- [WHAT NEEDS TO BE DONE]:
Look through the data below and extract, unchanged, the lines from the one that contains "se ring, Sweserengseweg, rechts" to the one that contains "Gamma de ventweg, deze loopt parallel aan", both included.
┄┄┄┄┄┄┄┄┄┄┄┄┄┄┄┄┄┄┄┄
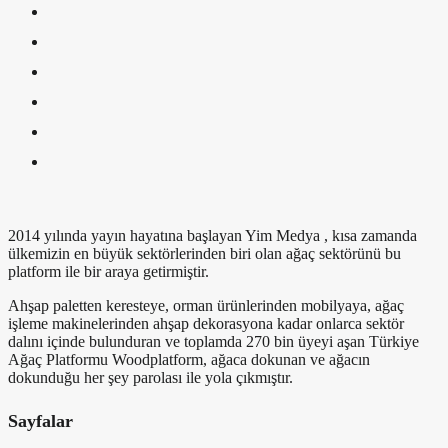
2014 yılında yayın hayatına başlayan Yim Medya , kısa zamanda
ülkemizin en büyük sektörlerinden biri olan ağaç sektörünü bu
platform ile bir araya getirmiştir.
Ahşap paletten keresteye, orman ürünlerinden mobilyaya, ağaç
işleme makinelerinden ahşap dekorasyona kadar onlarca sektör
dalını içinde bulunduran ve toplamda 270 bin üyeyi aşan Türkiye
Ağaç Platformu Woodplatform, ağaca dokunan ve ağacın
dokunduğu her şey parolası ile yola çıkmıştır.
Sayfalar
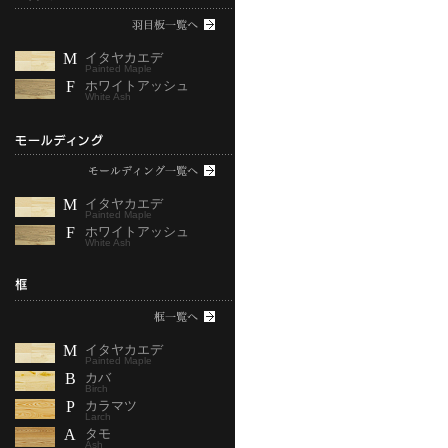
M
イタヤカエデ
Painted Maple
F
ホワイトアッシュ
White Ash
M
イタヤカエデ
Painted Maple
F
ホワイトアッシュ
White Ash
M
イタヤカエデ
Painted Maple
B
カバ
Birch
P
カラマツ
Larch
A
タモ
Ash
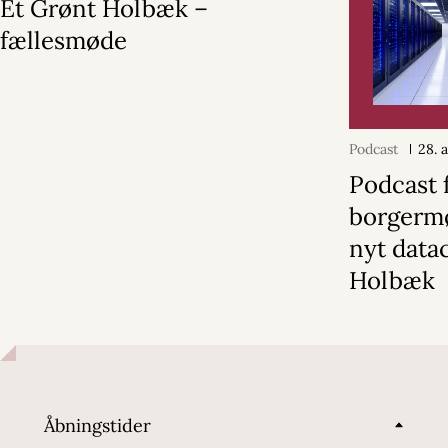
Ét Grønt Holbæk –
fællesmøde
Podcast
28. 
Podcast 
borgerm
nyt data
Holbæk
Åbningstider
┄┄┄┄┄┄┄┄┄┄┄┄┄┄┄┄┄┄┄┄
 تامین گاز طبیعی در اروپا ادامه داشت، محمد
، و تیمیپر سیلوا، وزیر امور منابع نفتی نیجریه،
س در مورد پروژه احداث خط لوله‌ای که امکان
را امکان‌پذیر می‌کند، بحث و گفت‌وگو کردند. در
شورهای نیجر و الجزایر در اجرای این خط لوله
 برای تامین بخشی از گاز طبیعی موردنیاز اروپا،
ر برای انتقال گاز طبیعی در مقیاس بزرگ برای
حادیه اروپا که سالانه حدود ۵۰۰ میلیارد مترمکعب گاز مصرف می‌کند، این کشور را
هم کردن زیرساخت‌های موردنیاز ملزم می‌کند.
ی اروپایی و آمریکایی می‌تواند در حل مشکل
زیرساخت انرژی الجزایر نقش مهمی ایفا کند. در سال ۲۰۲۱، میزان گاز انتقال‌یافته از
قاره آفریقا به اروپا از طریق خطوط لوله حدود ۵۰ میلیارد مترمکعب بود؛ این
┄┄┄┄┄┄┄┄┄┄┄┄┄┄┄┄┄┄┄┄
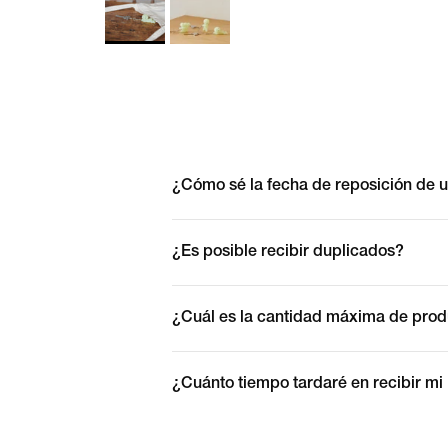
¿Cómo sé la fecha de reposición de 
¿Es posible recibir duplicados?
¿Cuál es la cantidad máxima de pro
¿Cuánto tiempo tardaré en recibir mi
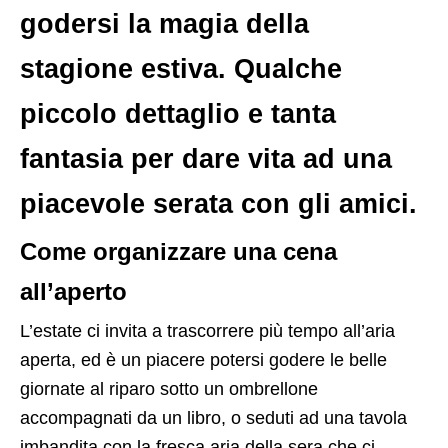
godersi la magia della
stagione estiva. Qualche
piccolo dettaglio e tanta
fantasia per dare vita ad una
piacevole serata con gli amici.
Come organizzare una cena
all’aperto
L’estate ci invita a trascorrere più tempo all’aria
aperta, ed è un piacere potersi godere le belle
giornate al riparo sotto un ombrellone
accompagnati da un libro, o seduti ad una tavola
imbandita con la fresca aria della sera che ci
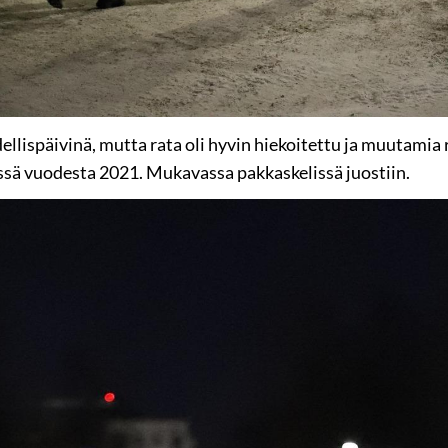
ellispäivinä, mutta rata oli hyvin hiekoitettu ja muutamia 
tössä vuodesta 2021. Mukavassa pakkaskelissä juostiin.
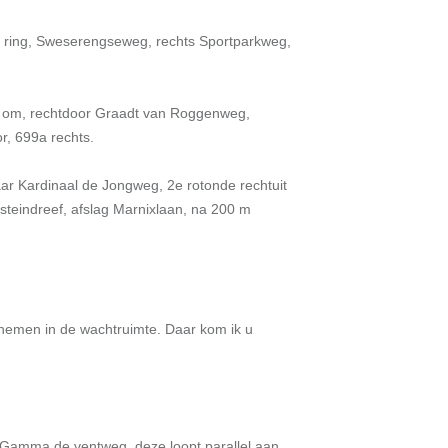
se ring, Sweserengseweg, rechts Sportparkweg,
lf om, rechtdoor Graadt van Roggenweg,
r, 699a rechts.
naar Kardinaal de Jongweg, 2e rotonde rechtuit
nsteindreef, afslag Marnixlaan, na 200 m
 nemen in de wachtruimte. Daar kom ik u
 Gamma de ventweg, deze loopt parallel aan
┄┄┄┄┄┄┄┄┄┄┄┄┄┄┄┄┄┄┄┄
- [SOLUTION FOR THIS EXERCISE]:
se ring, Sweserengseweg, rechts Sportparkweg,
lf om, rechtdoor Graadt van Roggenweg,
r, 699a rechts.
naar Kardinaal de Jongweg, 2e rotonde rechtuit
nsteindreef, afslag Marnixlaan, na 200 m
 nemen in de wachtruimte. Daar kom ik u
 Gamma de ventweg, deze loopt parallel aan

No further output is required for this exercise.